### Entries supplied ###

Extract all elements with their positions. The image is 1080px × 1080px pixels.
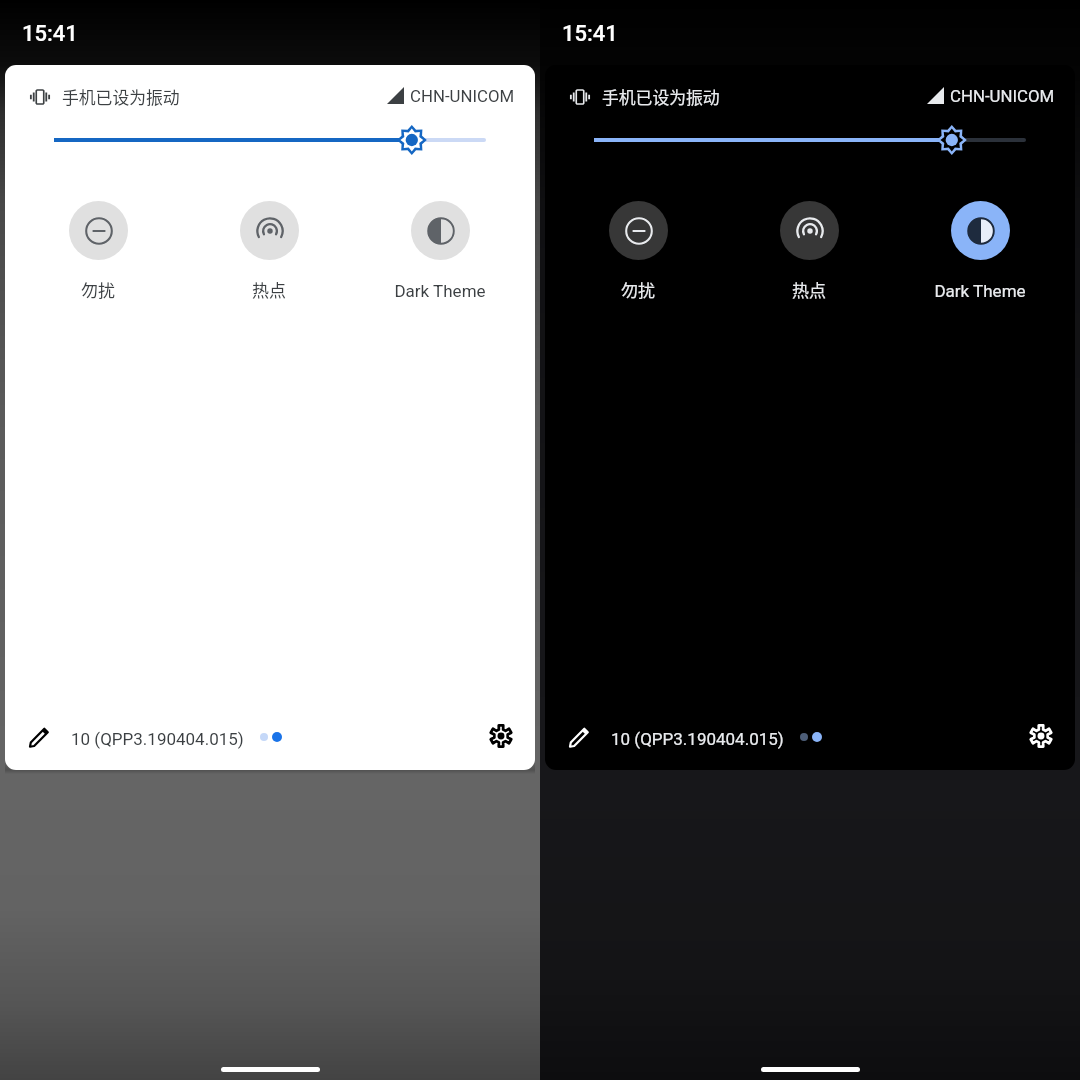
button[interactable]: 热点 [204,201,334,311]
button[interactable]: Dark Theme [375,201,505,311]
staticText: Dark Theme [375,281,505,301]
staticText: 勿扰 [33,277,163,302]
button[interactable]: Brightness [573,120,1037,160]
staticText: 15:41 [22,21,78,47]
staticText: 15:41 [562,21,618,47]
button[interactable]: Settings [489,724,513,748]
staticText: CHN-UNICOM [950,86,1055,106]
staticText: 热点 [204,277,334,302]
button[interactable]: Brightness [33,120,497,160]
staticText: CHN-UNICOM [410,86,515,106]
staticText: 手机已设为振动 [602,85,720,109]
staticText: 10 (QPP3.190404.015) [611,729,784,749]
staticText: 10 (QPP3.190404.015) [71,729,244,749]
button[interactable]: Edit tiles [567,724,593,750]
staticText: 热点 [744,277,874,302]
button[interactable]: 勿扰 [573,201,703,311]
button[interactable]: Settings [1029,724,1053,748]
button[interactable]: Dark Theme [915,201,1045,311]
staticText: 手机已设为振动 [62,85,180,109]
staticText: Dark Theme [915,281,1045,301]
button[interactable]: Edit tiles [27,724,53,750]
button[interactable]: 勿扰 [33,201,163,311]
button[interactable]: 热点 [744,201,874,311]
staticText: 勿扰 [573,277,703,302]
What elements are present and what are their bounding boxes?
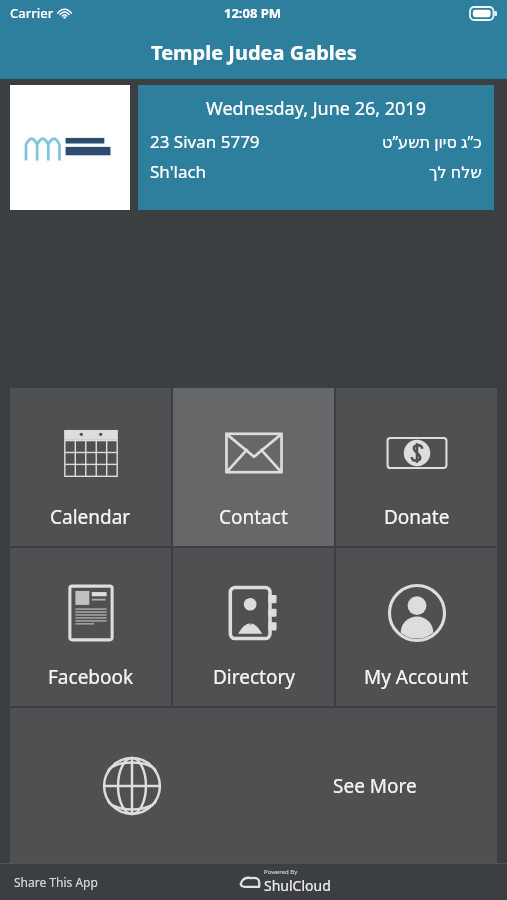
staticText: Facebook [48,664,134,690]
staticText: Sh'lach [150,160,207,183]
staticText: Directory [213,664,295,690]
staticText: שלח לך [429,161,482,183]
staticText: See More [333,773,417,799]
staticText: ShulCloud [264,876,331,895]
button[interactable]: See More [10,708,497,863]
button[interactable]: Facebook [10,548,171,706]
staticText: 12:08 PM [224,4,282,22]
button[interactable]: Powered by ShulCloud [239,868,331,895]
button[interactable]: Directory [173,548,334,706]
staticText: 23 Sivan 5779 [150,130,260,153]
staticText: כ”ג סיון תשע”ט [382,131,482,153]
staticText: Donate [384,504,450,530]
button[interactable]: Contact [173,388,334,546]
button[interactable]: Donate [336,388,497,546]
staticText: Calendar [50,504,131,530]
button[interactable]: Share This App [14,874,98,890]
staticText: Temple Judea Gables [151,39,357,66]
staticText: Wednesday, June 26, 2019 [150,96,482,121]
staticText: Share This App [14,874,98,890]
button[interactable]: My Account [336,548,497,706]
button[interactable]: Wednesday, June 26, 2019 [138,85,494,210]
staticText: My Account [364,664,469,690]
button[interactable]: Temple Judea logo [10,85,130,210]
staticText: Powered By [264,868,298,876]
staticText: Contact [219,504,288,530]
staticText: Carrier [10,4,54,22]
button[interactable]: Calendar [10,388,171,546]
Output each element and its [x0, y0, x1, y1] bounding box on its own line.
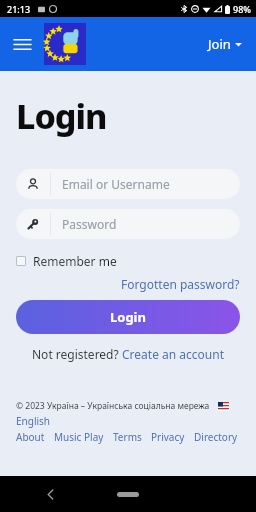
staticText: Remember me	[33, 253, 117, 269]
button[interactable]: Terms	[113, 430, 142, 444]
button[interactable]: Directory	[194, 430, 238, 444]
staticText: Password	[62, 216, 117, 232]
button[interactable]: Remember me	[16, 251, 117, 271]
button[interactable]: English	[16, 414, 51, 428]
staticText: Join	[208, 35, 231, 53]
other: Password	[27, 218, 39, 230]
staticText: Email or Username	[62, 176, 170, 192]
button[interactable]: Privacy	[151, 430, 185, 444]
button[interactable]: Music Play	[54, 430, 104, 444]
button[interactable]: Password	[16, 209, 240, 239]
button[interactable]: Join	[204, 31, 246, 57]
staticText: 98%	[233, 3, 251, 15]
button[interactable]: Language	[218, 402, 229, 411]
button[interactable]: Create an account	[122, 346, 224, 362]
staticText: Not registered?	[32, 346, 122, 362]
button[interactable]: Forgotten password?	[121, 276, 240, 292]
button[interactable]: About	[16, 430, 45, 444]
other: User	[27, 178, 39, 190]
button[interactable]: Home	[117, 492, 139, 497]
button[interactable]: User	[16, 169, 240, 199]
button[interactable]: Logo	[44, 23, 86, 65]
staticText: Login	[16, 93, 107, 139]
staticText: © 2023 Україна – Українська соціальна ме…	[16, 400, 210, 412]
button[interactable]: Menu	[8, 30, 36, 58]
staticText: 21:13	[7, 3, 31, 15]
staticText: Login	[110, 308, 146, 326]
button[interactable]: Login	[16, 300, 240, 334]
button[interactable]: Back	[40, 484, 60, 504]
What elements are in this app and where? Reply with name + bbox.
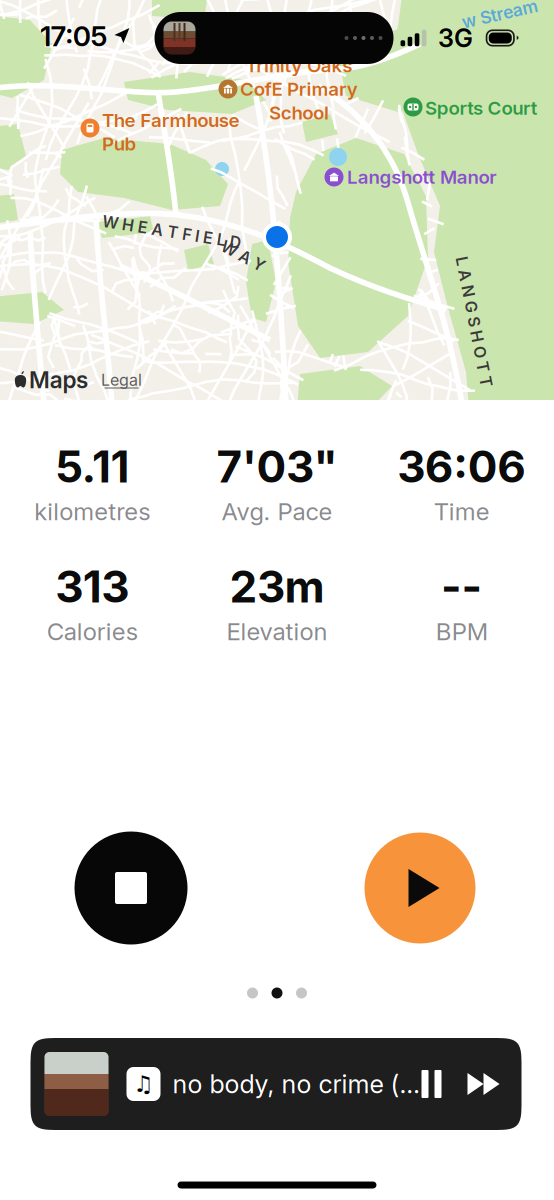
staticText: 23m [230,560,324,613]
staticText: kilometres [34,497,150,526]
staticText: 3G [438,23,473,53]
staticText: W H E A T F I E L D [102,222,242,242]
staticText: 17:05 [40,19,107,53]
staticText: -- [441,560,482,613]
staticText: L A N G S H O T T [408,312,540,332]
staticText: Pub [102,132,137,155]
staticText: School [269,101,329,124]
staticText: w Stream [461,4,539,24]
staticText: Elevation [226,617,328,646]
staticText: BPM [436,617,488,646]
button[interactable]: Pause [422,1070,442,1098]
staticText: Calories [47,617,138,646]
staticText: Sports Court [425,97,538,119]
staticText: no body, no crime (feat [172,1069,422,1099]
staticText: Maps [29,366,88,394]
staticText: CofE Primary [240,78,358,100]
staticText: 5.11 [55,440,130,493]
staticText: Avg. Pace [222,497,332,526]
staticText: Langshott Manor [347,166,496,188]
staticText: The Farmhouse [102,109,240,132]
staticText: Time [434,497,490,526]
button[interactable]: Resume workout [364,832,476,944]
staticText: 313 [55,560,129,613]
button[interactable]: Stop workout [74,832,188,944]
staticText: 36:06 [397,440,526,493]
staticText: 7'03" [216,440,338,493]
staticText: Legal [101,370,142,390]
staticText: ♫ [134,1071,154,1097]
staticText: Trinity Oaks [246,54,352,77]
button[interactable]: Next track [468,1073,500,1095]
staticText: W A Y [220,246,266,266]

###

_Your goal:_ Look through the listing, and copy each line in which the string "Facebook" turns up.

_Result below:_
staticText: Facebook [48,664,134,690]
button[interactable]: Facebook [10,548,171,706]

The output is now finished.